Image: A protester takes part in the Women’s March on London, as they walk from the American Embassy to Trafalgar Square, in central London, Britain January 21, 2017. The march formed part of a worldwide day of action following the election of Donald Trump to U.S. President. REUTERS/Neil Hall
By Stephen Addison and Shadia Nasralla
LONDON/VIENNA (Reuters) – Thousands of women took to the streets of European capitals to join “sister marches” in Asia against newly installed U.S. President Trump ahead of a major rally in Washington expected to draw nearly a quarter of a million people.
Waving banners with slogans like “Special relationship, just say no” and “Nasty women unite,” the demonstrators gathered outside the American embassy in Grosvenor Square before heading to a rally in central Trafalgar Square.
Worldwide some 670 marches were planned, according to the organisers’ website which says more than two million marchers are expected to protest against Trump, who was sworn in as the 45th U.S. president on Friday.
Celebrities including rights activist Bianca Jagger, singer Charlotte Church and actor Ian McKellen expressed their support for the protest on social media.
Several marchers wore pink “pussy” hats, and carried banners with slogans like: “this pussy bites back” after the emergence of a 2005 tape in which Trump spoke of women in a demeaning way sparked widespread outrage.
In Europe, marches also took place in Berlin, Paris, Rome, Vienna, Geneva and Amsterdam.
Around 2,000 people marched in Vienna, according to estimates by the police and organisers, but sub-zero temperatures quickly thinned the crowd to a couple of hundred.
One protester placed a pink knitted hat with cat ears on the golden statue of 19th century composer Johann Strauss, while in Geneva police estimated around 1,000 people, mainly women and children, marched through the Swiss city.

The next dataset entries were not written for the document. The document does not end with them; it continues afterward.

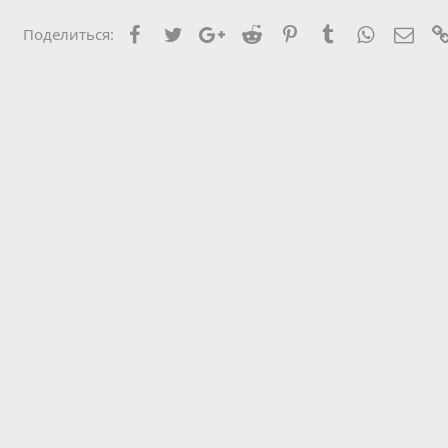
Facebook
Twitter
Google+
Reddit
Pinterest
Tumblr
WhatsApp
Элек
Поделиться:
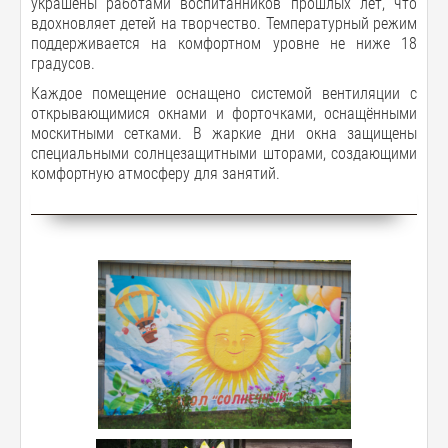
украшены работами воспитанников прошлых лет, что
вдохновляет детей на творчество. Температурный режим
поддерживается на комфортном уровне не ниже 18
градусов.
Каждое помещение оснащено системой вентиляции с
открывающимися окнами и форточками, оснащёнными
москитными сетками. В жаркие дни окна защищены
специальными солнцезащитными шторами, создающими
комфортную атмосферу для занятий.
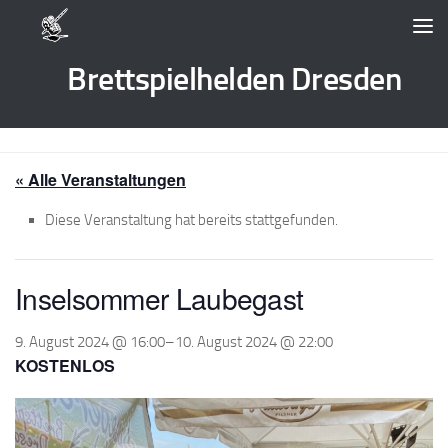
Zum Inhalt springen
Brettspielhelden Dresden
« Alle Veranstaltungen
Diese Veranstaltung hat bereits stattgefunden.
Inselsommer Laubegast
9. August 2024 @ 16:00
–
10. August 2024 @ 22:00
KOSTENLOS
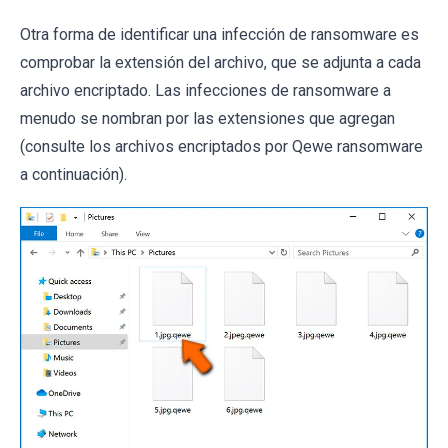
Otra forma de identificar una infección de ransomware es
comprobar la extensión del archivo, que se adjunta a cada
archivo encriptado. Las infecciones de ransomware a
menudo se nombran por las extensiones que agregan
(consulte los archivos encriptados por Qewe ransomware
a continuación).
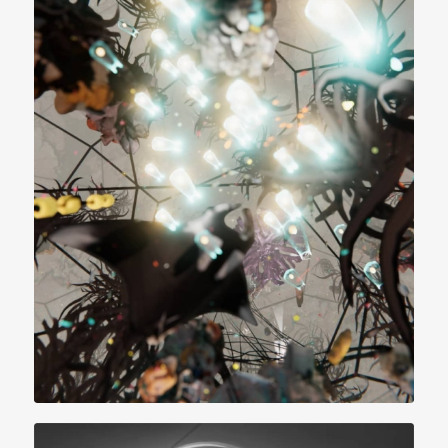
NEWSLETTER
Suscribete para estar al día de todas las
noticias del festival.
Al hacer click en el botón "Suscribirse" estas
aceptando las
condiciones legales
.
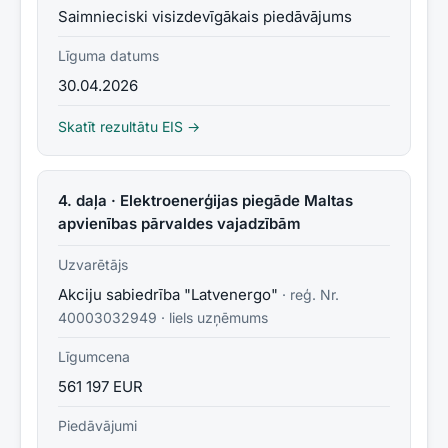
Saimnieciski visizdevīgākais piedāvājums
Līguma datums
30.04.2026
Skatīt rezultātu EIS →
4. daļa · Elektroenerģijas piegāde Maltas
apvienības pārvaldes vajadzībām
Uzvarētājs
Akciju sabiedrība "Latvenergo"
· reģ. Nr.
40003032949
·
liels uzņēmums
Līgumcena
561 197 EUR
Piedāvājumi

In Africa, hundreds of protesters in Nairobi’s Karura Forest waved placards and sang American protest songs.
Emily MacCartney, a 28-year-old documentary maker with a Texas tattoo on her arm, said she felt the new president did not respect women’s rights or gay rights.
“Within 30 minutes of the inauguration, they had removed LGTBQ rights from the White House website,” she said, using the abbreviation for lesbian, gay, transsexual, bisexual or queer.
Kenyan Muthoni Ngige, 28, said “I’m here because I’m against world leaders being pussy grabbers. I’m here in solidarity with the women of America.”
Many marchers were also irate about the New York real estate developer’s demeaning comments about immigrants and Muslims, and his apparent lack of interest in environmental affairs.
In Sydney, Australia’s biggest city, about 3,000 people – men and women – gathered for a rally in Hyde Park before marching on the U.S. consulate downtown, while organisers said 5,000 people rallied in Melbourne.
“We’re not marching as an anti-Trump movement per se, we’re marching to protest the hate speech, the hateful rhetoric, the misogyny, the bigotry, the xenophobia and we want to present a united voice with women around the globe,” organiser Mindy Freiband told Reuters.
In New Zealand, there were marches in four cities, involving around 2,000 people, Wellington’s march organiser Bette Flagler told Reuters.
Elsewhere in Asia, hundreds of people joined protests in Tokyo, including many American expatriates.